He was an incorrigible thief. Jordan's vegetable garden had to be fenced, but still Tom left tufts of his drab hair on the spikes of the barbed wire. He had a trick of plucking the carrots out of the ground with a delicate grip between his square white teeth, and then knocking the earth off them against his forehooves.
He learned to push open the kitchen window and reach the fresh loaves of bread that were cooling on the marble sink, and once when Jan Cheroot left the door to the storeroom off the latch, Tom got in and ate half a bag of sugar, at twenty shillings a pound.
However, he would follow like a dog, and when ordered he would stand for hours, and Zouga, who was not sentimental about animals, had come to love him.
Zouga looked back from the horse to the young man across the log fire.
'Agreed,' he said without emphasis. 'Do we need to have further witnesses?'
'I don't think so, Major,' said Rhodes. 'Do you?'
'At the gun the competitor will ride out to the first flag-' Neville Pickering was the steward-in-chief, and his voice through the speaking trumpet carried to every member of the huge Sunday crowd that spilled out across the dry veld below the Magersfontein hills.
'At the first red flag they will fire upon the standing targets. When they have demolished all four targets to the satisfaction of the stewards, they will be free to round the second yellow flag, and thereafter to return to the finish line.' He pointed to the twin poles each with its crown of coloured bunting. 'The first rider to pass between them will be declared the winner.'
Pickering paused and drew fresh breath before going on.

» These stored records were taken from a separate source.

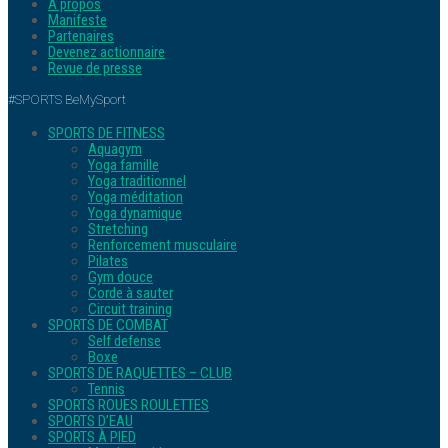
A propos
Manifeste
Partenaires
Devenez actionnaire
Revue de presse
#SPORTS BeMySport
SPORTS DE FITNESS
Aquagym
Yoga famille
Yoga traditionnel
Yoga méditation
Yoga dynamique
Stretching
Renforcement musculaire
Pilates
Gym douce
Corde à sauter
Circuit training
SPORTS DE COMBAT
Self defense
Boxe
SPORTS DE RAQUETTES – CLUB
Tennis
SPORTS ROUES ROULETTES
SPORTS D’EAU
SPORTS À PIED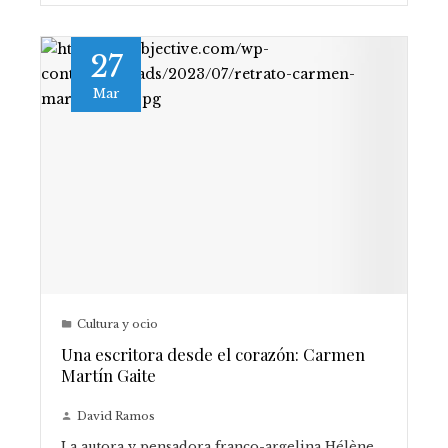
27
Mar
Cultura y ocio
Una escritora desde el corazón: Carmen
Martín Gaite
David Ramos
La autora y pensadora franco-argelina Hélène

'Are there any questions?'
'Would you recite the rules, please, mister Pickering,' Louise Sint John called. She looked like a child on the great glistening pale stallion's back. She was walking him in circles, leaning forward to pat his neck for the crowds had made him nervous. He was chewing the light snaffle and sweating in dark patches on the rippling muscled shoulders.
'There are no other rules, ma'am.' Pickering answered her loudly enough for those at the back of the crowd to hear.
'No rules, barging and fouling?'
'There are no fouls, ma'am,' Pickering replied. 'Though if one of you deliberately shoots an opponent, he or she might have to face criminal charges, but not disqualification.'
Louise turned her head towards the figure on the front seat of the high-wheeled phaeton which was parked beyond the course markers. Her face was pale, the freckles standing out on her cheeks; and her head was bared so that the thick dark braid of hair thumped against her shoulder.
Mungo Sint John smiled back at her over the heads of the crowd, and shrugged slightly, so that Louise was forced to turn back to Pickering.
'Very well, then,' she agreed. 'But the stake. We have not agreed the stake.'
'Major Ballantyne,' Pickering called to where Zouga stood at Tom's head. 'You have laid out the course. Now will you be good enough to name the stake.'
Then a strange thing happened. For the first time since Zouga had met her, Louise Sint John was uncertain of herself. Nobody else seemed to notice it, perhaps it was merely that Zouga had become highly receptive to every shade of her voice and expression. But he was certain that he saw something dark move in the blue depths of her eyes, like the shadow of a shark beneath the surface of the sea, and she took a pinch of her soft lower lip between her white teeth and again she glanced almost furtively at Mungo Sint John.
It was not Zouga's imagination. Mungo Sint John did not return Louise's glance with his usual amused indulgence.
He was looking at Zouga and under his calm was a small undercurrent of unease, like an eddy at highwater when the tide turns.
Zouga raised his voice so that it would carry to Sint John.
'Firstly, the loser will publish at his or her own expense upon the front page of the Advertiser in terms dictated by the winner, an acknowledgement of defeat.'
'A composition I shall enjoy.' Louise had swiftly recovered her poise. 'And what else, Major?''A payment by the loser to a charity of the winner's choice of,' Zouga paused, and both man and woman watched his face with outward calm, 'of the sum of one shilling!'
'Done!'
There was a slightly jarring note in Louise's laugh, relief perhaps, and though Mungo Sint John's expression did not alter, the tension went out of his shoulders.
'missis Sint John. You are under starter's orders,' Pickering called through his speaking trumpet. 'Be so good as to bring your mount under control.'
'He is under perfect control, sir,' she called back, and Shooting Star put his head down and lashed out with both back hooves towards the crowd.
'If he is under control, Missus, then so is my motherin-law,' called a wag, and there was a hoot of laughter.
'On the count of three then,' Pickering intoned, his voice hollow and solemn through the trumpet. 'One.'
Shooting Star backed up against the crowd, and they scattered as he bucked.
'Two.'
He went into a tortured high-stepping circle, so tight that his nose almost touched the toe of Louise's boot in the fancy silver stirrup.